Deine 3 Lieblings-Musikjournalist:innen?
Die meisten Musikjournalist*innen sind mir ehrlich gesagt nicht besonders sympathisch, weil sie mir mit ihrem nutzlosen Gefachsimpel auf die Nerven gehen, deshalb muss ich mal kurz überlegen.
Also: Charlotte Roche, Sarah Kuttner und Markus Kavka, weil sie damals im Musikfernsehen mein Interesse für diesen Beruf entfacht haben.
Linus Volkmann, weil er einfach sein sehr spezielles Ding durchzieht und sich nicht davon limitieren lässt, welches Medium gerade ausstirbt oder besonders angesagt ist – er arbeitet unabhängig und multimedial, bleibt sich immer treu und macht auf eine glaubhafte Art und Weise das, worauf er gerade Bock hat. Ich glaube, ich ticke da ganz ähnlich.
Und last but not least Annett Scheffel. Wir haben zusammen studiert und obwohl sie in komplett anderen musikalischen Gefilden unterwegs ist, verfolge ich gespannt ihren Weg, der sie inzwischen nach LA geführt hat, und freue mich wahnsinnig für sie.
Und über den eigenen Horizont hinaus: wie empfindest du den Status Quo des Biotops Musikjournalismus im Jahr 2024 im Vergleich zu früher?

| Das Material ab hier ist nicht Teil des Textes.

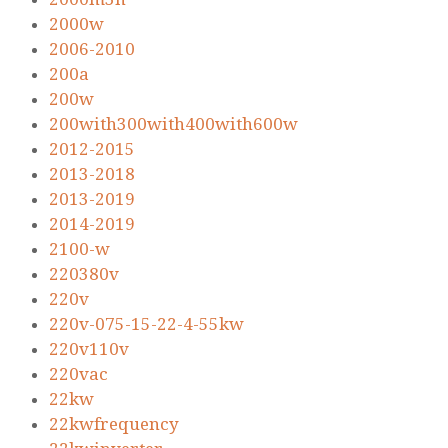
2000w
2006-2010
200a
200w
200with300with400with600w
2012-2015
2013-2018
2013-2019
2014-2019
2100-w
220380v
220v
220v-075-15-22-4-55kw
220v110v
220vac
22kw
22kwfrequency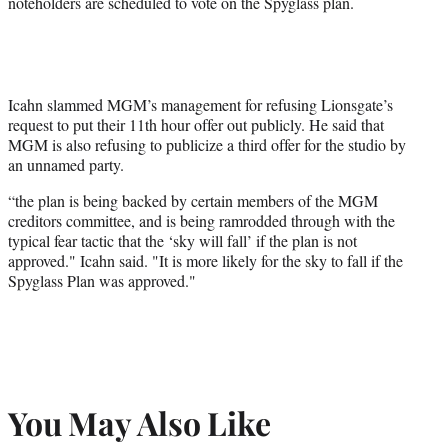
noteholders are scheduled to vote on the Spyglass plan.
Icahn slammed MGM’s management for refusing Lionsgate’s
request to put their 11th hour offer out publicly. He said that
MGM is also refusing to publicize a third offer for the studio by
an unnamed party.
“the plan is being backed by certain members of the MGM
creditors committee, and is being ramrodded through with the
typical fear tactic that the ‘sky will fall’ if the plan is not
approved." Icahn said. "It is more likely for the sky to fall if the
Spyglass Plan was approved."
You May Also Like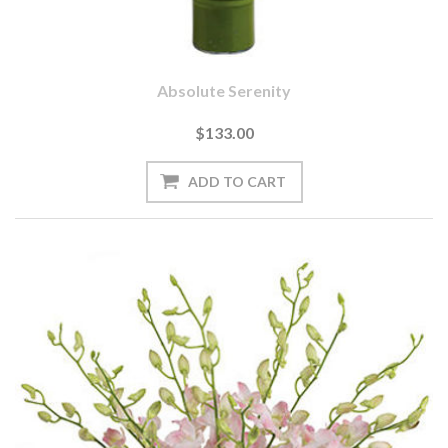
Absolute Serenity
$133.00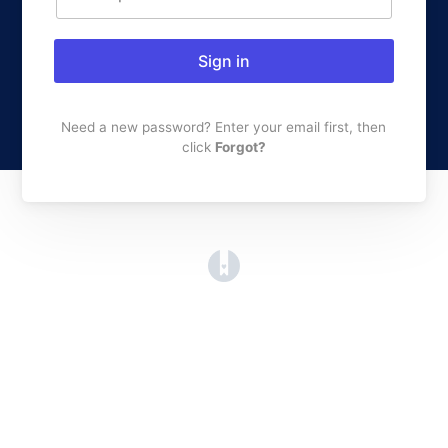
Sign in
Need a new password? Enter your email first, then
click
Forgot?
(opens in a new tab)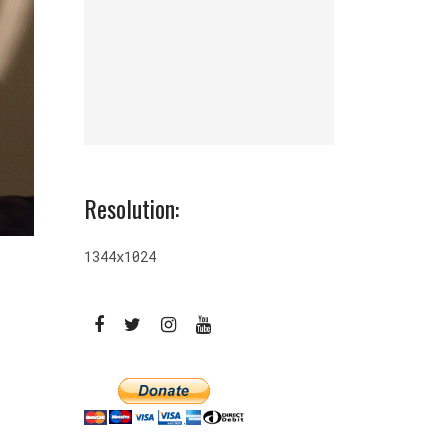
Resolution:
1344x1024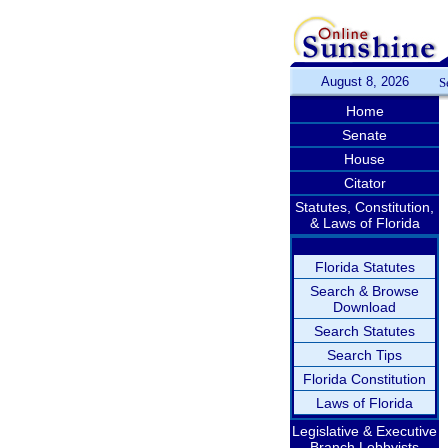
August 8, 2026
S
Home
Senate
House
Citator
Statutes, Constitution,
& Laws of Florida
Florida Statutes
Search & Browse
Download
Search Statutes
Search Tips
Florida Constitution
Laws of Florida
Legislative & Executive
Branch Lobbyists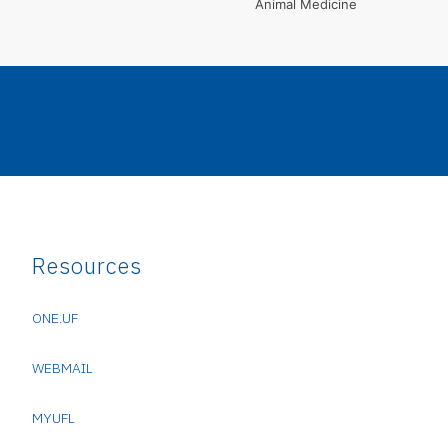
Animal Medicine
Resources
ONE.UF
WEBMAIL
MYUFL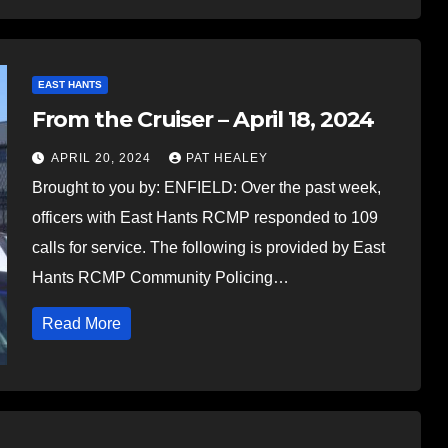
EAST HANTS
From the Cruiser – April 18, 2024
APRIL 20, 2024
PAT HEALEY
Brought to you by: ENFIELD: Over the past week,
officers with East Hants RCMP responded to 109
calls for service. The following is provided by East
Hants RCMP Community Policing…
Read More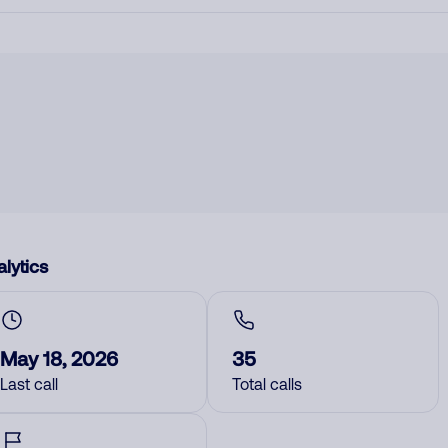
lytics
May 18, 2026
35
Last call
Total calls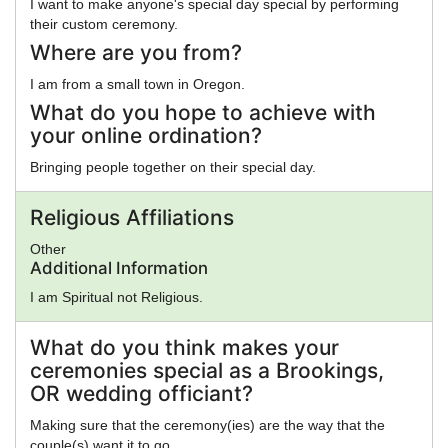
I want to make anyone's special day special by performing
their custom ceremony.
Where are you from?
I am from a small town in Oregon.
What do you hope to achieve with
your online ordination?
Bringing people together on their special day.
Religious Affiliations
Other
Additional Information
I am Spiritual not Religious.
What do you think makes your
ceremonies special as a Brookings,
OR wedding officiant?
Making sure that the ceremony(ies) are the way that the
couple(s) want it to go.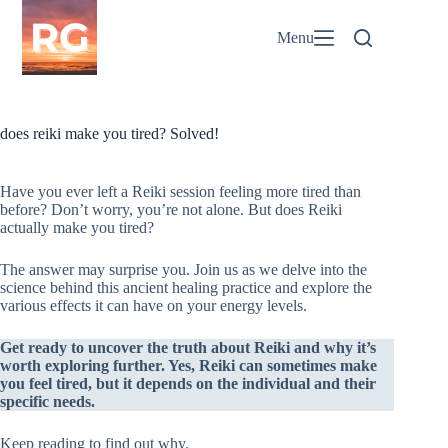
Skip
to
Menu
content
does reiki make you tired? Solved!
Have you ever left a Reiki session feeling more tired than
before? Don’t worry, you’re not alone. But does Reiki
actually make you tired?
The answer may surprise you. Join us as we delve into the
science behind this ancient healing practice and explore the
various effects it can have on your energy levels.
Get ready to uncover the truth about Reiki and why it’s
worth exploring further. Yes, Reiki can sometimes make
you feel tired, but it depends on the individual and their
specific needs.
Keep reading to find out why.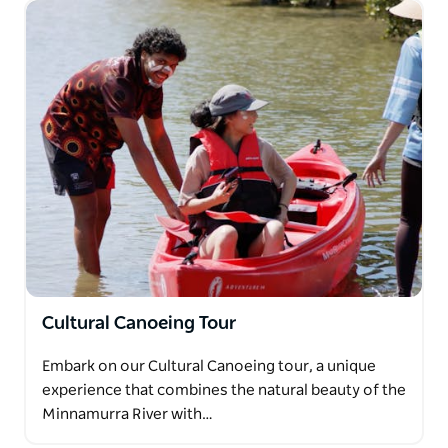
Cultural Canoeing Tour
Embark on our Cultural Canoeing tour, a unique
experience that combines the natural beauty of the
Minnamurra River with…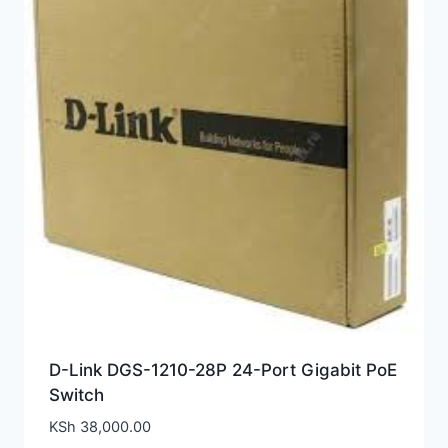
D-Link DGS-1210-28P 24-Port Gigabit PoE
Switch
KSh
38,000.00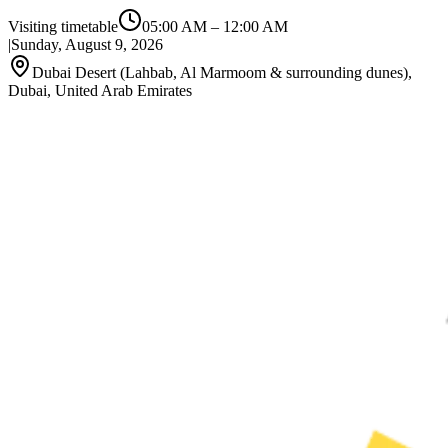
Visiting timetable
05:00 AM
–
12:00 AM
|
Sunday, August 9, 2026
Dubai Desert (Lahbab, Al Marmoom & surrounding dunes),
Dubai, United Arab Emirates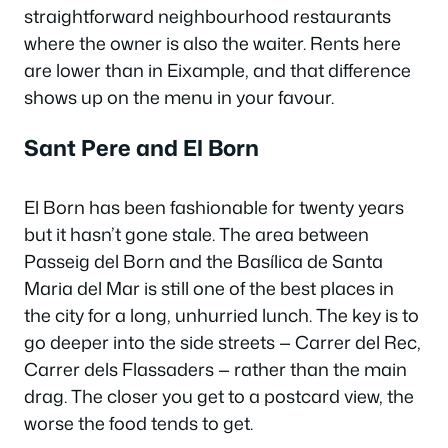
straightforward neighbourhood restaurants
where the owner is also the waiter. Rents here
are lower than in Eixample, and that difference
shows up on the menu in your favour.
Sant Pere and El Born
El Born has been fashionable for twenty years
but it hasn’t gone stale. The area between
Passeig del Born and the Basílica de Santa
Maria del Mar is still one of the best places in
the city for a long, unhurried lunch. The key is to
go deeper into the side streets — Carrer del Rec,
Carrer dels Flassaders — rather than the main
drag. The closer you get to a postcard view, the
worse the food tends to get.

Ich fühle mich offen gesagt manchmal etwas betrogen, weil sich die Generation vor mir noch im goldenen Rausch der Neunzigerjahre, also in den großen Printmagazinen und im Musikfernsehen austoben konnte, während den aktuellen Newcomer*innen online alle Türen offen stehen und es dort inzwischen viele spannende Formate gibt, in die sie quasi hineinwachsen. Ich gehöre hingegen zu einer Generation von Musikjournalist*innen, die aus der Uni kamen, als die fetten Jahre gerade vorbei und Printmedien bereits am Aussterben waren. Es wurde kein Nachwuchs mehr eingestellt, Musikfernsehen war Schnee von gestern und Social Media wurde zu dem Zeitpunkt noch ausschließlich privat genutzt. Die ersten Jahre waren dementsprechend hart und als das Online-Game dann endlich an Fahrt aufnahm, standen bereits die nächsten in den Startlöchern. Mittlerweile habe ich meinen Weg gefunden, aber es gab Jahrgänge, die deutlich bessere Startvoraussetzungen als wir sie in den Zehnerjahren hatten.
Bereust du die Berufswahl manchmal?
Nein, weil ich als Freiberuflerin nicht auf Musikjournalismus festgelegt bin, sondern mich zwischendurch auch immer wieder anderen Themen widmen kann. Mir ist das wichtig, da Musik nur so eine Leidenschaft bleiben kann und dieser Teil meines Jobs so nicht irgendwann zu reiner Lohnarbeit verkommt, die ich bloß hinter mich bringen will.